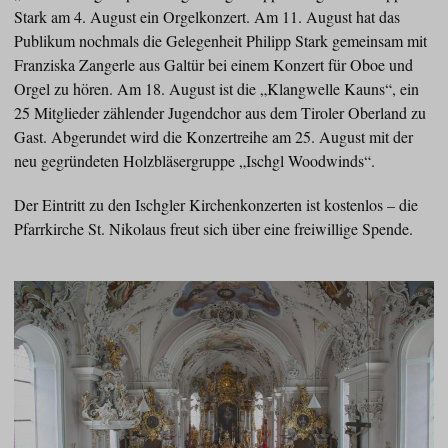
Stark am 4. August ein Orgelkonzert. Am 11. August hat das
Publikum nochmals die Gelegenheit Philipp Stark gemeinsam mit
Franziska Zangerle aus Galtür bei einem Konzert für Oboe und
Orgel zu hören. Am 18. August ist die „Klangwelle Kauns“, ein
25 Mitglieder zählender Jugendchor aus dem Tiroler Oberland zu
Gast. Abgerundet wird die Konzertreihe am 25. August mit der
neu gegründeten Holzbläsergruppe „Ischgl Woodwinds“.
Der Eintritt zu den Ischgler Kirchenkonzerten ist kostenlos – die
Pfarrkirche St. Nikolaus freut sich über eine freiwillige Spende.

==

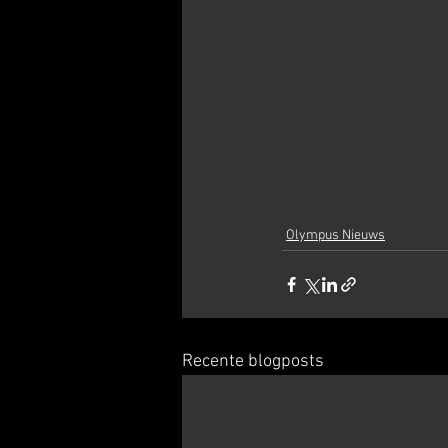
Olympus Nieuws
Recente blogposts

§ TASK TO CARRY OUT
Using the entries shown above, reproduce verbatim the lines from the line bearing "Gast. Abgerundet wird" to the line bearing "Pfarrkirche St. Nikolaus", inclusive.

§ SOLUTION
Gast. Abgerundet wird die Konzertreihe am 25. August mit der
neu gegründeten Holzbläsergruppe „Ischgl Woodwinds“.
Der Eintritt zu den Ischgler Kirchenkonzerten ist kostenlos – die
Pfarrkirche St. Nikolaus freut sich über eine freiwillige Spende.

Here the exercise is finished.